Does any other Animal ‘Speak’ or Communicate like Humans?

Chimpanzees share about 99% of our DNA, making them our closest living relatives, so the questions might be better re-phrased as “Can chimps speak?


Can Chimps Speak?


Maybe not ‘speak’ but communicate by sounds – yes. British researchers at the University of St Andrews have discovered that chimpanzees make meaningful sounds to ‘talk’ to each other.

Researchers recorded the grunts produced by two chimps as they sampled bread and apples from two dispensers. She then played the recordings separately back to another chimp, who spent far more time fishing around the apple dispenser when he heard an ‘apple’ grunt, and more time poking in the bread dispenser when he heard a ‘bread’ grunt. The fact that this animal responded similarly to the grunts produced by two different chimps suggests that they are using referential communication.

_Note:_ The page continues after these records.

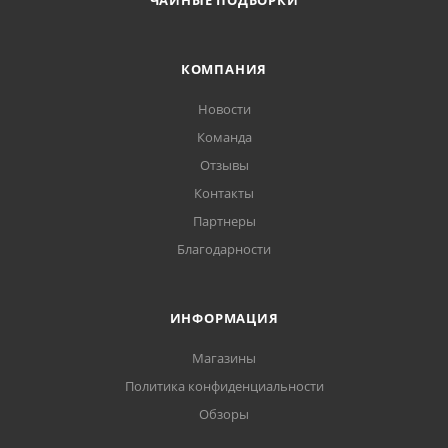
ЧАЙНЫЕ ПОДБОРКИ
КОМПАНИЯ
Новости
Команда
Отзывы
Контакты
Партнеры
Благодарности
ИНФОРМАЦИЯ
Магазины
Политика конфиденциальности
Обзоры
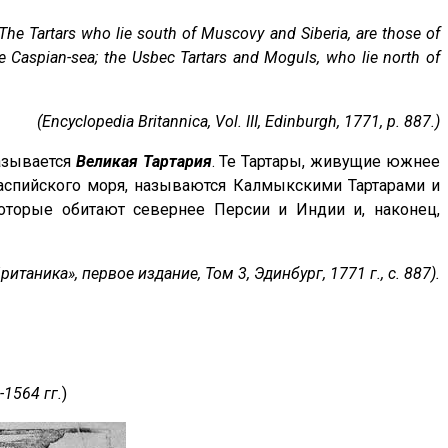
 The Tartars who lie south of Muscovy and Siberia, are those of
he Caspian-sea; the Usbec Tartars and Moguls, who lie north of
(Encyclopedia Britannica, Vol. III, Edinburgh, 1771, p. 887.)
называется
Великая Тартария
. Те Тартары, живущие южнее
Каспийского моря, называются Калмыкскими Тартарами и
торые обитают севернее Персии и Индии и, наконец,
итаника», первое издание, Том 3, Эдинбург, 1771 г., с. 887).
-1564 гг.
)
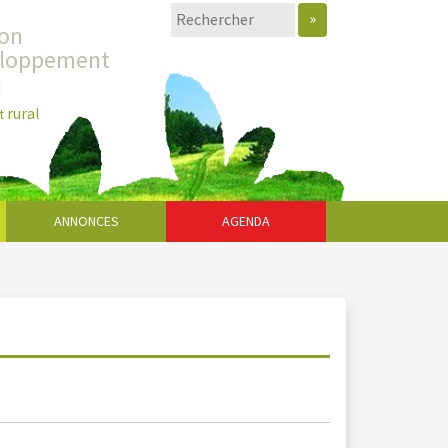
»
ion
eloppement
i
rural
t
ANNONCES
AGENDA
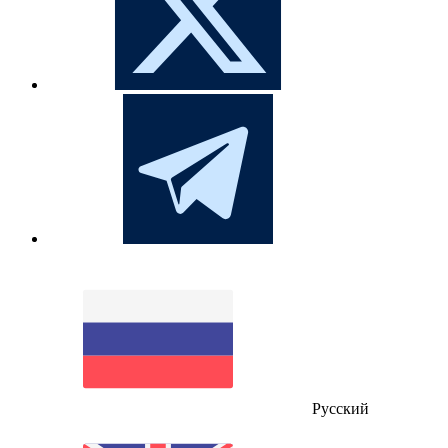
Русский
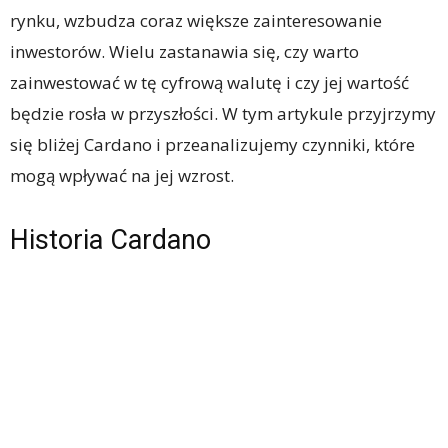
rynku, wzbudza coraz większe zainteresowanie
inwestorów. Wielu zastanawia się, czy warto
zainwestować w tę cyfrową walutę i czy jej wartość
będzie rosła w przyszłości. W tym artykule przyjrzymy
się bliżej Cardano i przeanalizujemy czynniki, które
mogą wpływać na jej wzrost.
Historia Cardano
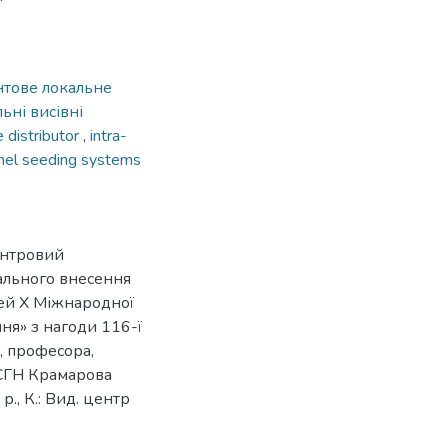
нтове локальне
ьні висівні
e distributor
,
intra-
nel seeding systems
ентровий
ального внесення
дей Х Міжнародної
ня» з нагоди 116-ї
, професора,
СГН Крамарова
., К.: Вид. центр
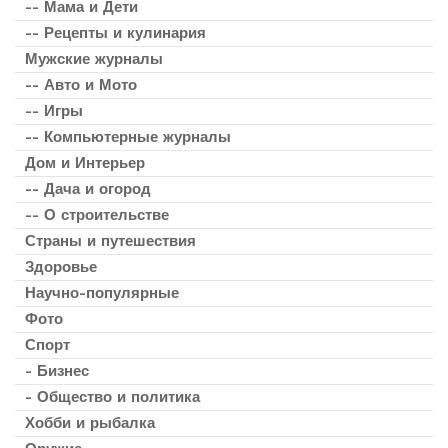
-- Мама и Дети
-- Рецепты и кулинария
Мужские журналы
-- Авто и Мото
-- Игры
-- Компьютерные журналы
Дом и Интерьер
-- Дача и огород
-- О строительстве
Страны и путешествия
Здоровье
Научно-популярные
Фото
Спорт
- Бизнес
- Общество и политика
Хобби и рыбалка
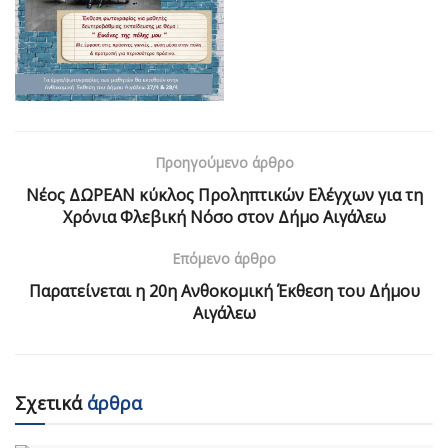
Προηγούμενο άρθρο
Νέος ΔΩΡΕΑΝ κύκλος Προληπτικών Ελέγχων για τη
Χρόνια Φλεβική Νόσο στον Δήμο Αιγάλεω
Επόμενο άρθρο
Παρατείνεται η 20η Ανθοκομική Έκθεση του Δήμου
Αιγάλεω
Σχετικά
άρθρα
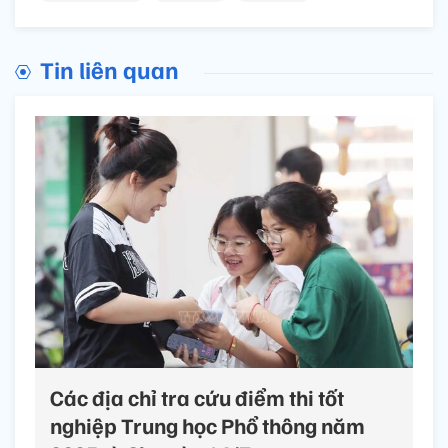
Tin liên quan
Các địa chỉ tra cứu điểm thi tốt
nghiệp Trung học Phổ thông năm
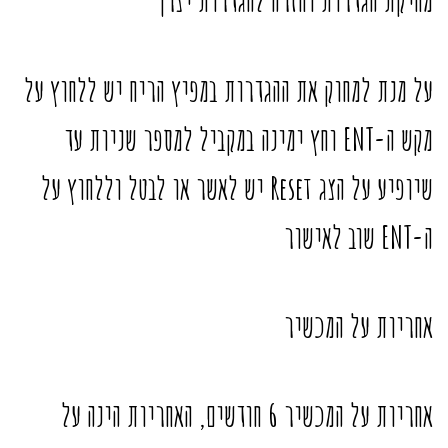
מחיקת הגדרות וחזרה להגדרות יצרן
על מנת למחוק את ההגדרות במפיץ הריח יש ללחוץ על
מקש ה-ENT וחץ ימינה במקביל למספר שניות עד
שיופיע על הצג Reset יש לאשר או לבטל וללחוץ על
ה-ENT שוב לאישור
אחריות על המכשיר
אחריות על המכשיר 6 חודשים, האחריות הינה על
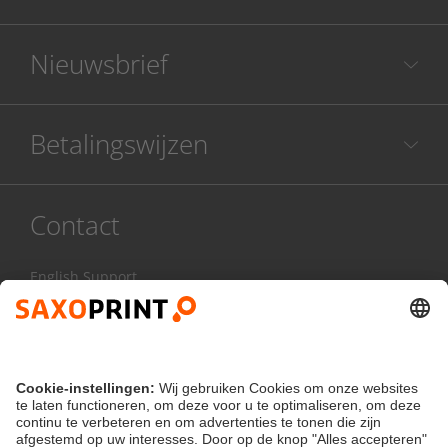
Nieuwsbrief
Betalingswijzen
Contact
English Support
078 486 999
Ma - Vr:
8.00 - 17.00 uur
Contactformulier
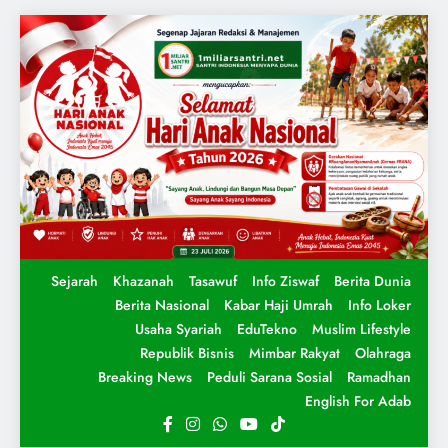
Sejarah
Khazanah
Tasawuf
Info Ziswaf
Berita Dunia
Berita Nasional
Kabar Haji Umrah
Info Loker
Usaha Syariah
EduTekno
Muslim Lifestyle
Republik Bisnis
Mimbar Rakyat
Olahraga
Breaking News
Peduli Sarana Sosial
Ramadhan
English For Adab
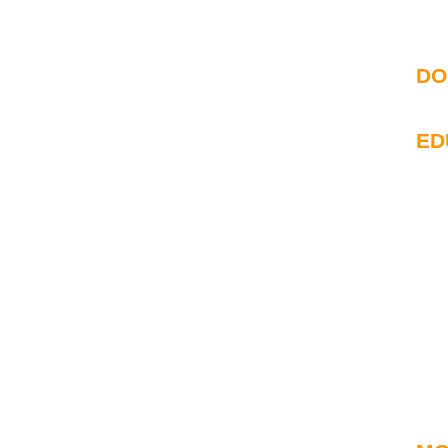
DO
ED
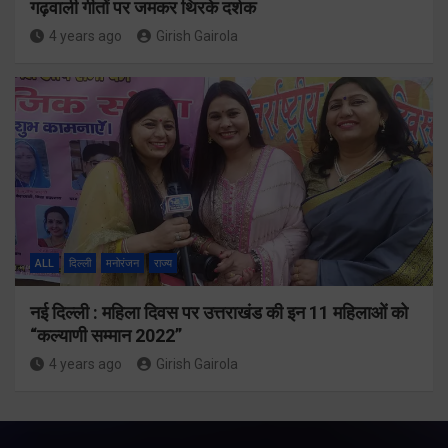
गढ़वाली गीतों पर जमकर थिरके दर्शक
4 years ago
Girish Gairola
ALL
दिल्ली
मनोरंजन
राज्य
नई दिल्ली : महिला दिवस पर उत्तराखंड की इन 11 महिलाओं को
“कल्याणी सम्मान 2022”
4 years ago
Girish Gairola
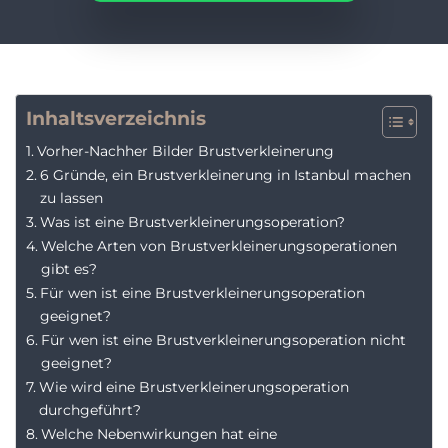
Inhaltsverzeichnis
Vorher-Nachher Bilder Brustverkleinerung
6 Gründe, ein Brustverkleinerung in Istanbul machen
zu lassen
Was ist eine Brustverkleinerungsoperation?
Welche Arten von Brustverkleinerungsoperationen
gibt es?
Für wen ist eine Brustverkleinerungsoperation
geeignet?
Für wen ist eine Brustverkleinerungsoperation nicht
geeignet?
Wie wird eine Brustverkleinerungsoperation
durchgeführt?
Welche Nebenwirkungen hat eine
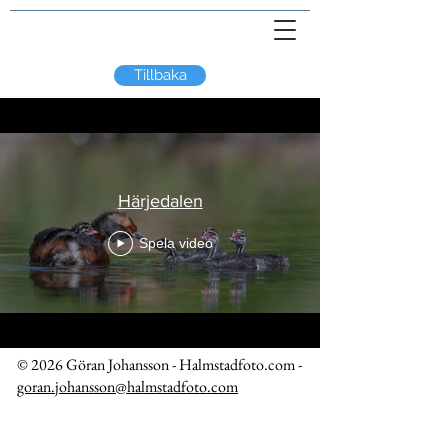
Tillbaka
Härjedalen
Spela video
© 2026 Göran Johansson - Halmstadfoto.com -
goran.johansson@halmstadfoto.com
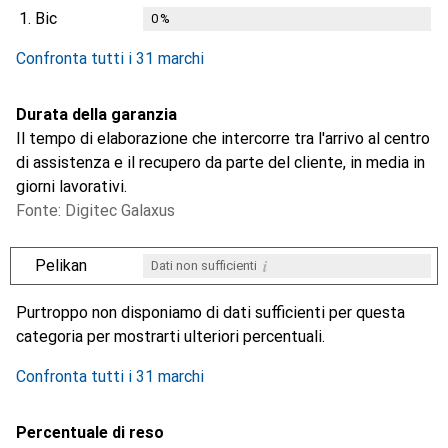
1.
Bic
0
%
i
i
i
Dati non sufficienti
Dati non sufficienti
Dati non sufficienti
Confronta tutti i 31 marchi
Durata della garanzia
Il tempo di elaborazione che intercorre tra l'arrivo al centro
di assistenza e il recupero da parte del cliente, in media in
giorni lavorativi.
Fonte: Digitec Galaxus
i
Pelikan
Dati non sufficienti
i
i
i
i
Dati non sufficienti
Dati non sufficienti
Dati non sufficienti
Dati non sufficienti
Purtroppo non disponiamo di dati sufficienti per questa
categoria per mostrarti ulteriori percentuali.
Confronta tutti i 31 marchi
Percentuale di reso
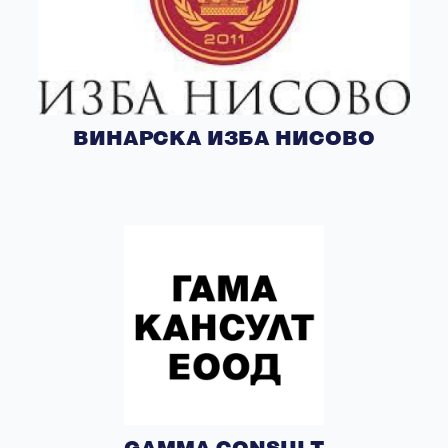
ВИНАРСКА ИЗБА НИСОВО
GAMMA CONSULT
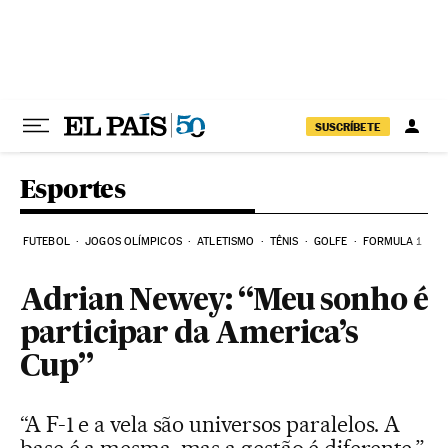
Pular para o conteúdo
SUSCRÍBETE
Esportes
FUTEBOL
JOGOS OLÍMPICOS
ATLETISMO
TÊNIS
GOLFE
FORMULA 1
Adrian Newey: “Meu sonho é
participar da America’s
Cup”
“A F-1 e a vela são universos paralelos. A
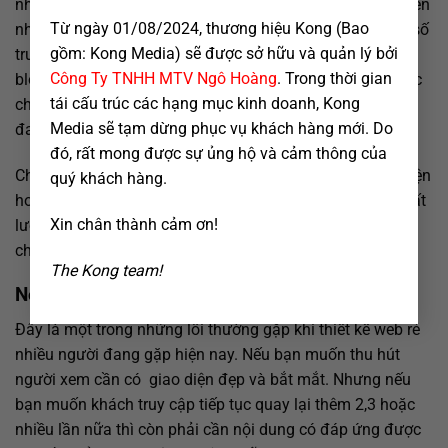
nhỉ – đó là lý do khiến hàng loạt các website thi nhau chèn
Từ ngày 01/08/2024, thương hiệu Kong (Bao
nhạc nền vào trong background của website. Trong một số
gồm: Kong Media) sẽ được sở hữu và quản lý bởi
trường hợp nhất định thì nó quả thật có tác dụng như với
Công Ty TNHH MTV Ngô Hoàng
. Trong thời gian
blog tâm sự – tâm lý tình cảm. Nhưng với website thì việc
tái cấu trúc các hạng mục kinh doanh, Kong
chèn nhạc trở nên lạc hậu, thô kệch và gây phiến toái với
Media sẽ tạm dừng phục vụ khách hàng mới. Do
đa số người dùng.
đó, rất mong được sự ủng hộ và cảm thông của
Chính vì vậy, cách để giúp cho website của mình thân thiện
quý khách hàng.
hơn với người dùng thì mọi người nên tối ưu nội dung chất
Xin chân thành cảm ơn!
lượng cùng giao diện bắt mắt thay vì đưa nhạc vào mà
chưa chắc khách hàng đã thích.
The Kong team!
Nội dung thông tin kém chất lượng
Đây là một trong những lỗi thường gặp khi thiết kế web rẻ
nhiều người đang gặp hiện nay. Nếu bạn muốn thu hút
người xem cần có giao diện đẹp và bắt mắt. Nhưng nếu
bạn muốn khách truy cập tiếp tục quay lại thêm 2,3 hoặc
nhiều lần nữa thì còn phải cần nội dung có đáp ứng được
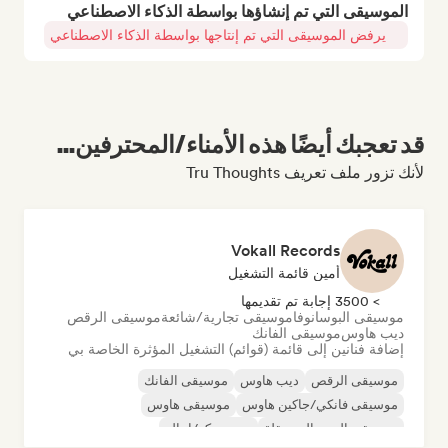
الموسيقى التي تم إنشاؤها بواسطة الذكاء الاصطناعي
يرفض الموسيقى التي تم إنتاجها بواسطة الذكاء الاصطناعي
قد تعجبك أيضًا هذه الأمناء/المحترفين...
لأنك تزور ملف تعريف Tru Thoughts
Vokall Records
أمين قائمة التشغيل
> 3500 إجابة تم تقديمها
موسيقى البوسانوفا
موسيقى تجارية/شائعة
موسيقى الرقص
ديب هاوس
موسيقى الفانك
إضافة فنانين إلى قائمة (قوائم) التشغيل المؤثرة الخاصة بي
موسيقى الرقص
ديب هاوس
موسيقى الفانك
موسيقى فانكي/جاكين هاوس
موسيقى هاوس
موسيقى البوب المستقلة
نيو ديسكو/إيتالو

They have since carried out similar experiments on wild chimpanzee groups in Uganda, which have shown that the animals can similarly discriminate between different types of ‘scream’ produced by members of their troop. For instance, they pay much more attention to screams elicited by an animal facing aggression from another individual than to the sound of one just having a tantrum. So not much different from a human in that respect then …


Other ways to Communicate : Getting a back-scratch that hits the spot


It would also appear that Chimpanzees, like humans, know how to direct each other to hit the right spot during a back-scratch. Previously only humans were thought to use gestures to direct the behaviour of others, because to do so requires the recipient to be able to infer the signaller’s meaning – an ability linked to cognitive capacity. But now other researchers, againfrom the University of St Andrews, together with John Mitani from the University of Michigan, have found evidence that, at least when it comes to a back-rub, wild chimps can do it too.

The researchers watched male chimpanzees grooming each other in the Kimbale National Park, Uganda. To direct a grooming partner to pay more attention to a neglected area, the chimp being groomed would scratch a certain spot on itself in an obvious and exaggerated manner. Most of the time the groomer would promptly start paying attention to precisely the spot the gesturer had just indicated. This form of referential communication, such as pointing to something in the environment with the expectation of a specific response from another, say the researchers, had previously been considered beyond the capability of non-human primates in the wild.